[ABOUT THIS EXERCISE]
Could you reproduce every record below exactly as written?
══ PROVIDED INFORMATION
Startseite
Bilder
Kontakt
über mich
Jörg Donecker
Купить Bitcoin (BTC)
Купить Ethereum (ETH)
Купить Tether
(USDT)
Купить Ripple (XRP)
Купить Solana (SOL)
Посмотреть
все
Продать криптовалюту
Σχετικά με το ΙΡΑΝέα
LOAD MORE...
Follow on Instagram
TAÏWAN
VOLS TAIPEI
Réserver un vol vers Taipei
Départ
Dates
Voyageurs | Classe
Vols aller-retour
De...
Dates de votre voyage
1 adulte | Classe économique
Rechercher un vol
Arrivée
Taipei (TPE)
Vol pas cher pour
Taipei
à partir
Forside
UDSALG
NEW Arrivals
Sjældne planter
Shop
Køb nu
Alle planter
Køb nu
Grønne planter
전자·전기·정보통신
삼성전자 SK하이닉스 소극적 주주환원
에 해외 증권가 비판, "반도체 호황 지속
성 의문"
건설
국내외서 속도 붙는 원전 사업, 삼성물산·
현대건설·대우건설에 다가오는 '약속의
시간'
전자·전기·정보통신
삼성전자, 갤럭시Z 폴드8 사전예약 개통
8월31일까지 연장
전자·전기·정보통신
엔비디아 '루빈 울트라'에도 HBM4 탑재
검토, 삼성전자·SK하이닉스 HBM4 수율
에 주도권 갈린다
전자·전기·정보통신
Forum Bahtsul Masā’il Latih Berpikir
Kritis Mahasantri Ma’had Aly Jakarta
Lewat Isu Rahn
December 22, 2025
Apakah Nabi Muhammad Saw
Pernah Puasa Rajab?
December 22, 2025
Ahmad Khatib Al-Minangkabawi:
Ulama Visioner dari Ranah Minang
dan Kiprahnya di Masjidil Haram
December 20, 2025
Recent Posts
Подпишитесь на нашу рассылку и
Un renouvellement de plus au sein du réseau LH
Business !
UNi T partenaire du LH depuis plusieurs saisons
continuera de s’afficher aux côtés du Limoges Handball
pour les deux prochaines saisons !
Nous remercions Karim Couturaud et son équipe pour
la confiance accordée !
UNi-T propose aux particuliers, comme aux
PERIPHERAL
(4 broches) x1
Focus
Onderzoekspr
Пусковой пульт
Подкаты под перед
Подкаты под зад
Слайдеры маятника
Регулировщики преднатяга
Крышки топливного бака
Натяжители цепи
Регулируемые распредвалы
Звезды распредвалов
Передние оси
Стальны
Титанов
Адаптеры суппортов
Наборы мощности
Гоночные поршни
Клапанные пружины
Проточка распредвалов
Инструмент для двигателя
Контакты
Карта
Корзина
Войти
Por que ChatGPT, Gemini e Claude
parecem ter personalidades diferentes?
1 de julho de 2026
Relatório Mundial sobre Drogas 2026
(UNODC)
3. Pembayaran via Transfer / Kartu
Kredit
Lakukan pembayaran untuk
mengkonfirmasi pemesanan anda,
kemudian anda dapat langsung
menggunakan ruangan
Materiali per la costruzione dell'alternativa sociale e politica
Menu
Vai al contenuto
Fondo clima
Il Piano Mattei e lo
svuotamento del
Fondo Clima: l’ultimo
════
[SOLVED PROBLEM]
Startseite
Bilder
Kontakt
über mich
Jörg Donecker
Купить Bitcoin (BTC)
Купить Ethereum (ETH)
Купить Tether
(USDT)
Купить Ripple (XRP)
Купить Solana (SOL)
Посмотреть
все
Продать криптовалюту
Σχετικά με το ΙΡΑΝέα
LOAD MORE...
Follow on Instagram
TAÏWAN
VOLS TAIPEI
Réserver un vol vers Taipei
Départ
Dates
Voyageurs | Classe
Vols aller-retour
De...
Dates de votre voyage
1 adulte | Classe économique
Rechercher un vol
Arrivée
Taipei (TPE)
Vol pas cher pour
Taipei
à partir
Forside
UDSALG
NEW Arrivals
Sjældne planter
Shop
Køb nu
Alle planter
Køb nu
Grønne planter
전자·전기·정보통신
삼성전자 SK하이닉스 소극적 주주환원
에 해외 증권가 비판, "반도체 호황 지속
성 의문"
건설
국내외서 속도 붙는 원전 사업, 삼성물산·
현대건설·대우건설에 다가오는 '약속의
시간'
전자·전기·정보통신
삼성전자, 갤럭시Z 폴드8 사전예약 개통
8월31일까지 연장
전자·전기·정보통신
엔비디아 '루빈 울트라'에도 HBM4 탑재
검토, 삼성전자·SK하이닉스 HBM4 수율
에 주도권 갈린다
전자·전기·정보통신
Forum Bahtsul Masā’il Latih Berpikir
Kritis Mahasantri Ma’had Aly Jakarta
Lewat Isu Rahn
December 22, 2025
Apakah Nabi Muhammad Saw
Pernah Puasa Rajab?
December 22, 2025
Ahmad Khatib Al-Minangkabawi:
Ulama Visioner dari Ranah Minang
dan Kiprahnya di Masjidil Haram
December 20, 2025
Recent Posts
Подпишитесь на нашу рассылку и
Un renouvellement de plus au sein du réseau LH
Business !
UNi T partenaire du LH depuis plusieurs saisons
continuera de s’afficher aux côtés du Limoges Handball
pour les deux prochaines saisons !
Nous remercions Karim Couturaud et son équipe pour
la confiance accordée !
UNi-T propose aux particuliers, comme aux
PERIPHERAL
(4 broches) x1
Focus
Onderzoekspr
Пусковой пульт
Подкаты под перед
Подкаты под зад
Слайдеры маятника
Регулировщики преднатяга
Крышки топливного бака
Натяжители цепи
Регулируемые распредвалы
Звезды распредвалов
Передние оси
Стальны
Титанов
Адаптеры суппортов
Наборы мощности
Гоночные поршни
Клапанные пружины
Проточка распредвалов
Инструмент для двигателя
Контакты
Карта
Корзина
Войти
Por que ChatGPT, Gemini e Claude
parecem ter personalidades diferentes?
1 de julho de 2026
Relatório Mundial sobre Drogas 2026
(UNODC)
3. Pembayaran via Transfer / Kartu
Kredit
Lakukan pembayaran untuk
mengkonfirmasi pemesanan anda,
kemudian anda dapat langsung
menggunakan ruangan
Materiali per la costruzione dell'alternativa sociale e politica
Menu
Vai al contenuto
Fondo clima
Il Piano Mattei e lo
svuotamento del
Fondo Clima: l’ultimo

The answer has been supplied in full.